With the encouragement of my parents and high school math teacher, I decided to give engineering a try. I initially considered, of course, Chemical Engineering. However, when I started college at the University of Wisconsin in Madison, I took one semester of Chemistry and decided that ice-cream tasting internship or not, I was definitely not interested in Chemical Engineering. Luckily the following semester I took a Computer Programming class, and right away I knew that was it. As college continued and I moved from general engineering courses to more specific Computer Engineering courses, I became more and more excited and confident in my decision to pursue Computer Engineering.

My current job
I have worked as a Hardware Design Engineer in Boise for 4 years. My job involves working with a team to design and test computer chips (Application Specific Integrated Circuits, or ASIC) that control LaserJet printers. At this point in my career I would say this job is pretty close to ideal. Although working on printers may not sound particularly spectacular, let me explain why I enjoy it so much.

The work I do is interesting, challenging, and provides continual learning. No matter how much you like the people you work with or your paycheck; if you don’t enjoy the day-to-day work that you do, I am not sure you would ever consider it your ideal job.

The next best part of my job is the people I work with. I have been lucky to work with a fun and intelligent group of people. Our work environment is relaxed and emphasizes teamwork. I am continually impressed with how willing my coworkers are to help each other out. Coming into work with this group of people makes every day enjoyable.

The final area that is great about my job is the benefits and opportunities that HP offers to employees. I appreciate benefits like flexible work hours, the ability to telecommute, flexibility when raising a family, and the importance placed on work/life balance.

I love my job, but that doesn’t mean I don’t love my non-work life as well. I like the motto “work hard, play hard” and I practice this by sticking to a 40-hour work week most of the time and taking vacations throughout year. Another great thing about working for a large company like HP is that there are a lot of opportunities to change jobs and try new things. Although I have just told you how much I love my current job, I do not expect to be doing the same thing in another 5 or 10 years! I like to be challenged and continue to learn new things, and at HP I don’t think I will have any trouble accomplishing that.

Why I like engineering
Someone once described engineering to me as using science to develop practical solutions to real-life problems. What initially drew me to math and science is my interest in how the world works and my natural aptitude in the subjects. But what got me hooked on engineering is the idea of taking that science and applying it to find solutions to problems. In addition to problem solving, I like engineering because it allows me to do what I really enjoy in life – spending time with my family and traveling.

Why I am involved with SWE
There are many reasons why I enjoy participating in SWE, but I will focus on the two most important to me: outreach and professional development.

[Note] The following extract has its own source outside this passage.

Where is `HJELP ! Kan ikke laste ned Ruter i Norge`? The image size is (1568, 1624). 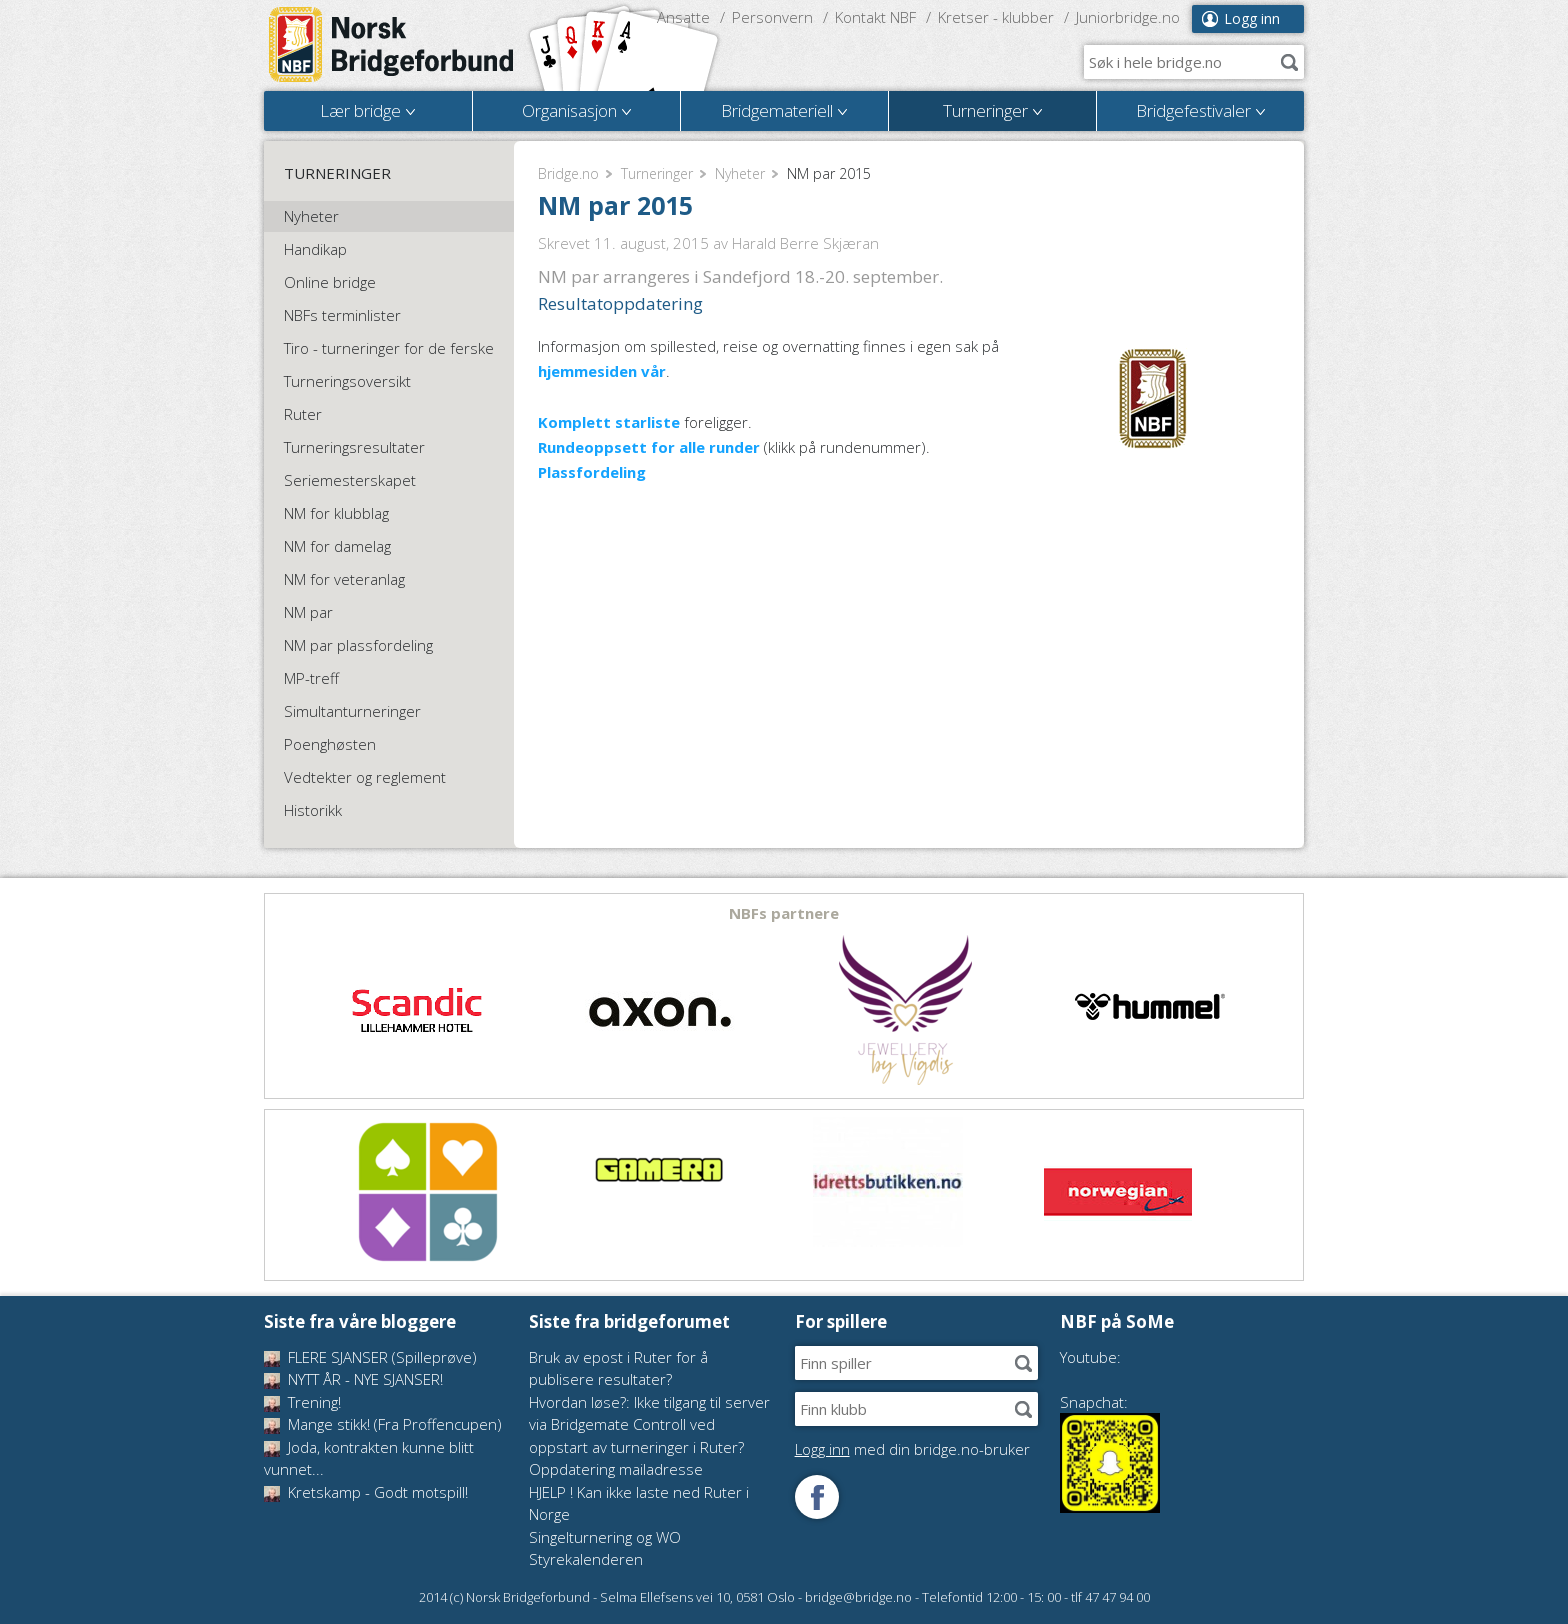 HJELP ! Kan ikke laste ned Ruter i Norge is located at coordinates (639, 1503).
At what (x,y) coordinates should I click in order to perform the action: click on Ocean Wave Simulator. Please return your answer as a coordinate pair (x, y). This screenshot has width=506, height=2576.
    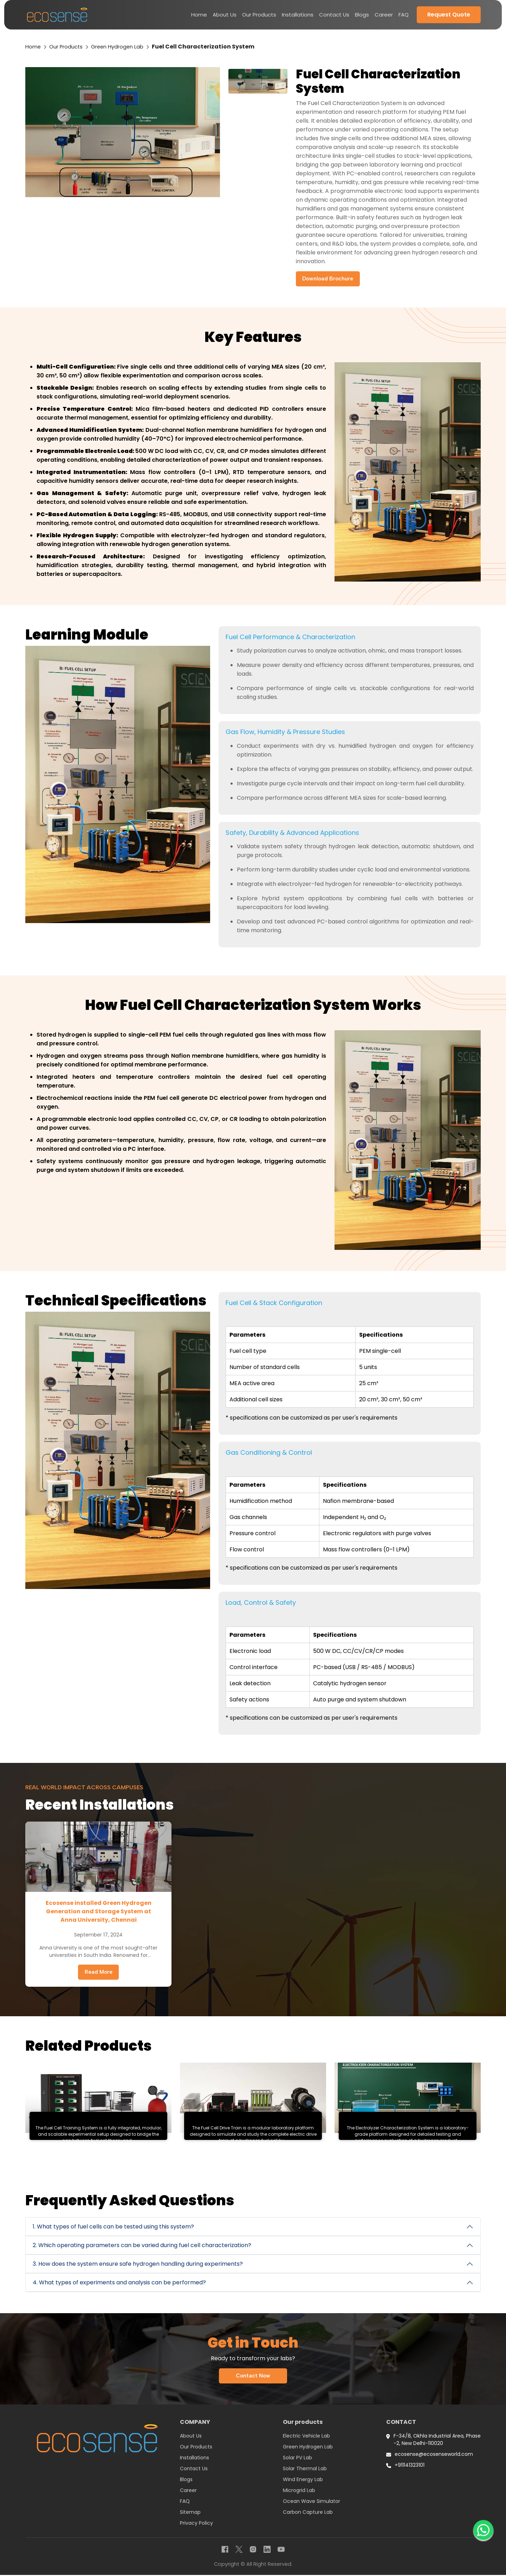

I am passionate about outreach because I think there is a social pressure for young girls to shy away from math and science. Until our society changes, it is important for us to encourage young girls and women by informing them about engineering, providing role models for them, and supporting women who are pursuing engineering. As a whole, women are not better or worse engineers then men, but they do bring diversity of ideas and skills to the workplace and they should not be discouraged from entering a profession dominated by men.

My second reason is professional development. By taking officer positions and organizing programs, I am able to improve my leadership, teamwork and communication skills. This benefits me personally and also in my career. SWE is an excellent way to develop leadership skills because it is a low-pressure and supportive environment.